>>>
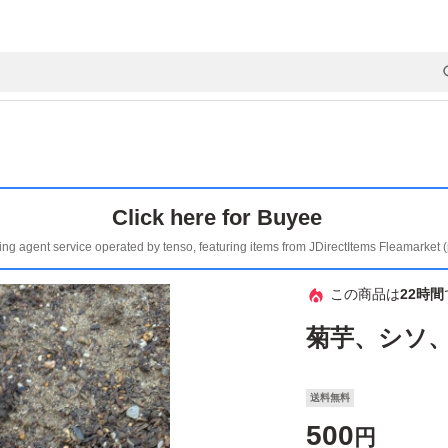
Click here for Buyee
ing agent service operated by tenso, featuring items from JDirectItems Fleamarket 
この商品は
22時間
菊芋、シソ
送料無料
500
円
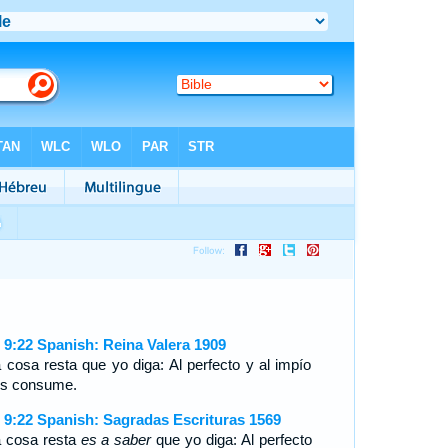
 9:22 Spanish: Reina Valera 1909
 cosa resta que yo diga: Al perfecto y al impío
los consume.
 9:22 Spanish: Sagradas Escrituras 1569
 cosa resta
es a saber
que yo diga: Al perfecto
<<<
>>>
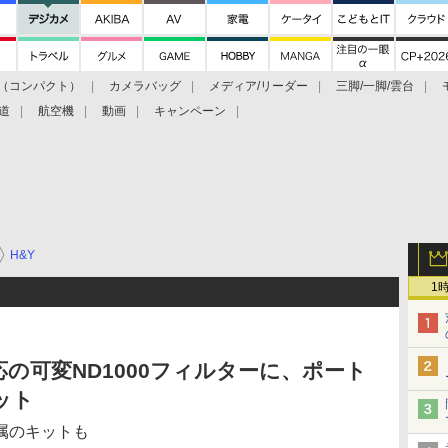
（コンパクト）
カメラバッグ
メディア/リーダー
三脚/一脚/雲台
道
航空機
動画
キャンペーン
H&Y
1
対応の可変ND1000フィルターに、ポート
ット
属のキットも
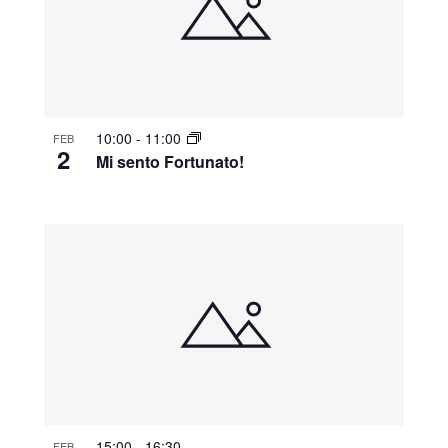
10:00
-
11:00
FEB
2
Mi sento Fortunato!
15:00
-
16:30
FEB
<<<
>>>
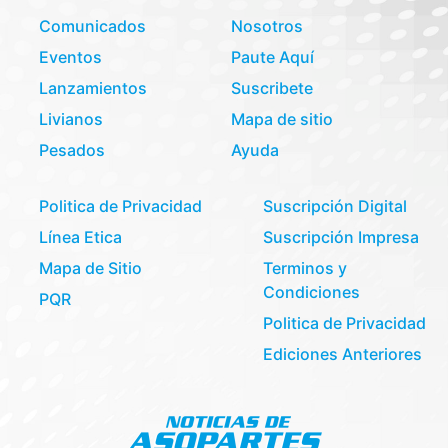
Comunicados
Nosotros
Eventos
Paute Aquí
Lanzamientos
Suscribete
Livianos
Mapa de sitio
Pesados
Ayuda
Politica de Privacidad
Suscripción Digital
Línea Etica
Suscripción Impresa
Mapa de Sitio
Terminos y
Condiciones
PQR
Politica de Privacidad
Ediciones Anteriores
<<<
• [Task item]: Of the entries listed above, reproduce only the lines starting at the line containing "Línea Etica" and ending at the line containing "Ediciones Anteriores". Include both, exactly as they stand.

• [Completed task]:
Línea Etica
Suscripción Impresa
Mapa de Sitio
Terminos y
Condiciones
PQR
Politica de Privacidad
Ediciones Anteriores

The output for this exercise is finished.